On the veranda that surrounded the funeral parlor, there were several chairs and settees, and Ginger chose one, pulling Cain down beside her before releasing his hand.
“She doesn’t mean it,” she said softly.
“Yeah, she does,” said Cain, who hadn’t raised his head since his aunt’s tirade.
“No,” said Ginger, reaching up to swipe away tears that rolled down her cheeks. Where had they come from? She didn’t feel them gather, barely felt them fall. “She’s out of her mind with grief.”
“She’s right,” he whispered.
“No, she’s not.”
“I didn’t save him.”
“But you tried.”
“Yes.” Cain nodded. “I was too late. He was . . . trapped. I didn’t even know he’d gone in.”
Her voice sounded faraway as she brushed the back of her hand over her slick cheeks again. “It’s not your fault.”

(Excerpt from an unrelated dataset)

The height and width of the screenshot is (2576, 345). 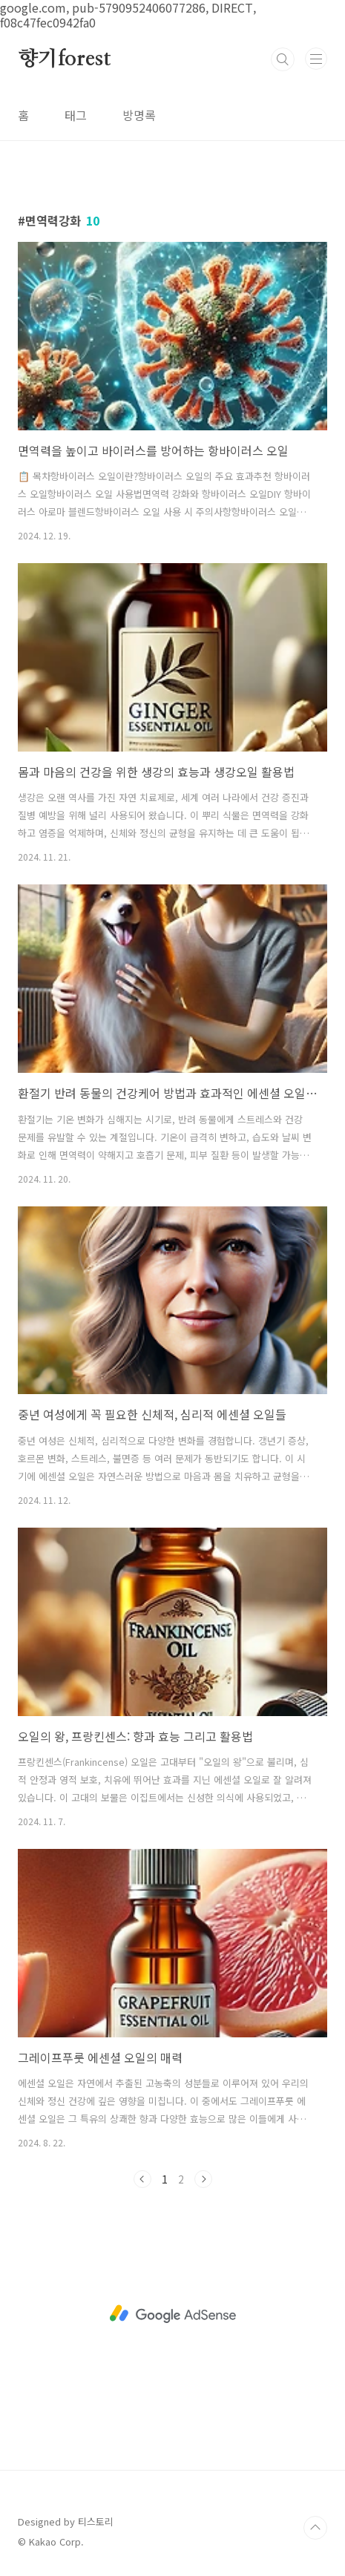 I want to click on 검색, so click(x=283, y=59).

“He was twice the man I’ll ever be.” Cain rested his elbows on his knees and his face in his hands. “If one of us had to die—she’s right—it should have been me.”
No! screamed some primal part of her from the deepest depths of her soul, jarring her, for just a moment, from her comfortable numbness. No, no, no!
Her mind started racing, her voice—a desperate voice—narrating a story in her head: Once upon a time there were two cousins: one golden like the sun, one dark as midnight, both owning equal, but different, parts of a little girl’s heart . . .
“No,” she said, panting as her breathing got shallow and quick.
She pressed a hand against her aching chest. That little girl’s heart was broken all over again, shriveling in her chest, drying up, dying, changed beyond recognition from the whole, boundless place it had once been.
She stood up from the settee, placing her hands on the veranda railing and looking out at Main Street, which hustled and bustled like it was a regular Saturday, like the world hadn’t ended last night.
“I shouldn’t have come,” she said aloud, a thought borrowing words.
“Gin,” he said softly.
His words stirred something within her, and she turned to see him raise his glistening iceberg-blue eyes to her. They were so full of pain, it made something ache inside her, but the ache was quickly quieted, blanketed in dull, comfortable apathy. Her shoulders lightly brushed her ears in a slow shrug, and her tears dried—she had nothing left to give.
“I can’t,” she murmured, her tears ceasing as mysteriously as they’d begun.
“Gin,” he said again, standing up, gesturing uselessly with his hands. “I’m . . . sorry he’s gone.”